Si vous le souhaitez, je pourrai également revenir en détail sur d'autres préconisations. J'en citerai une, que j'aimerais parvenir à mettre en place dans certains départements, notamment dans le contexte de l'après crise sanitaire : le programme « Découvre mon territoire ! » Son objectif est de favoriser la mobilité des jeunes dès la classe de quatrième. S'il est fondamental de faire en sorte que nos jeunes, en particulier ruraux, se sentent autorisés à partir en Espagne ou en Angleterre et bénéficient d'une première expérience de l'étranger, l'urgence est peut-être de leur permettre déjà de se déplacer en France et de bien la connaître, afin de chercher la formation ou le métier qui leur correspondra le mieux lorsqu'il sera temps de le faire. Les études démontrent qu'un jeune qui a bougé avant la fin de la cinquième a 35 % de chance supplémentaire de trouver un premier emploi. Ce programme expérimental « Découvre mon territoire ! » vise ainsi à créer un système de correspondants en France, comme cela peut exister en Allemagne ou en Angleterre.
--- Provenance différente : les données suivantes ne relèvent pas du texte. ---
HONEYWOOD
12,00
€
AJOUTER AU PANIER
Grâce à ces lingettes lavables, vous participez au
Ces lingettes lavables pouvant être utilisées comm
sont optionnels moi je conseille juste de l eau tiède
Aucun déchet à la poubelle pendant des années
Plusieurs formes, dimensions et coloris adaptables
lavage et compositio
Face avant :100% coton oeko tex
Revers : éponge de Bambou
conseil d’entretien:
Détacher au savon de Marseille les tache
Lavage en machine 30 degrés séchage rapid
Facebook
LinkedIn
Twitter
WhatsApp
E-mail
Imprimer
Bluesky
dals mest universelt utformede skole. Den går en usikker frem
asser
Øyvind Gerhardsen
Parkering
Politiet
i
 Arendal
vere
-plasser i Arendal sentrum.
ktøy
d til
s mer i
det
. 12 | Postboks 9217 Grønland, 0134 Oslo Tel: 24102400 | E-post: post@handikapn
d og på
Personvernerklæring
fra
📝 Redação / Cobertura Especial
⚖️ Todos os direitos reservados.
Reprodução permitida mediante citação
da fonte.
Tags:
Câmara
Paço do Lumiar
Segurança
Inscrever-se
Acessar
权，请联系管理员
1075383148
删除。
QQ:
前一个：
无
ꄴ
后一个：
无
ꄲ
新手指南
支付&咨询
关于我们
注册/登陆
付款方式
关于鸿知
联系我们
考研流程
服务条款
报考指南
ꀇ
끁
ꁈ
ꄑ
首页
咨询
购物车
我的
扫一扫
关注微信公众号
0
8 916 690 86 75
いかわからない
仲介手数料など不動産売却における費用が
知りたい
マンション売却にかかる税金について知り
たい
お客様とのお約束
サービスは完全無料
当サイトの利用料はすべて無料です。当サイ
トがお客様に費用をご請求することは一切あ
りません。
Par exemple, un jeune Vosgien de quatrième aurait un correspondant à Marseille ou Lyon de la même classe et du même âge et pourrait, outre des échanges réguliers, le recevoir deux semaines dans les Vosges, soit au sein de son internat, soit dans sa famille, de façon à être en position de valoriser son territoire et de le faire découvrir. Il se rendrait ensuite à Marseille et Lyon, découvrirait une autre région, un autre bassin d'emploi et d'autres possibilités. À la fin de la quatrième, le jeune aurait ainsi déjà bougé en France durant deux semaines, avec toutes les vertus que nous pouvons imaginer, dans une dimension budgétaire contrainte.
À travers les vingt-cinq préconisations du rapport que j'ai remis à Jean-Michel Blanquer, j'ai justement pensé la plupart de ces mesures dans le contexte budgétaire contraint que nous connaissons, afin qu'elles puissent être expérimentées à très court terme dans un département, une région ou quinze premiers établissements ruraux, avant d'être éventuellement généralisées.
Je suis à présent ouverte à toutes vos questions.